INSTRUCTIONS TO FOLLOW: In the entries below, find every line holding the string "Goodyear" and collect it.

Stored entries
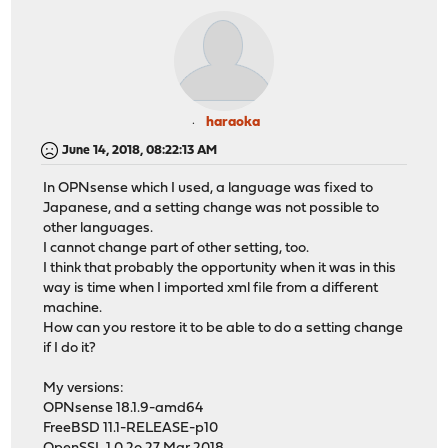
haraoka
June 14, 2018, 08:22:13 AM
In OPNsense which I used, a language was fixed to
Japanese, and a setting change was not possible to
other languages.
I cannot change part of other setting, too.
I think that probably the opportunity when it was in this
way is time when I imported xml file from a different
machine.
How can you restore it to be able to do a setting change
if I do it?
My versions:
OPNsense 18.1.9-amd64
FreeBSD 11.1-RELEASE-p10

...

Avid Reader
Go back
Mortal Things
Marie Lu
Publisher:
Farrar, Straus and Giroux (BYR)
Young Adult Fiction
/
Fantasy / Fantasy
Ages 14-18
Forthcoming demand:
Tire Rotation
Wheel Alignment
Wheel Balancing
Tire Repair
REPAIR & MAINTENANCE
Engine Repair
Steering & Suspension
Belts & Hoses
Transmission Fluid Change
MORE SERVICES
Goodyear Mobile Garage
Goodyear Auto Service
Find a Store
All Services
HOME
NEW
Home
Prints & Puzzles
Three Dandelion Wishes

...

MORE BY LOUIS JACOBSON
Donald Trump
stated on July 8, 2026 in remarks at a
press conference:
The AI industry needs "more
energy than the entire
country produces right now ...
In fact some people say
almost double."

WRITTEN ANSWER:
Goodyear Mobile Garage
Goodyear Auto Service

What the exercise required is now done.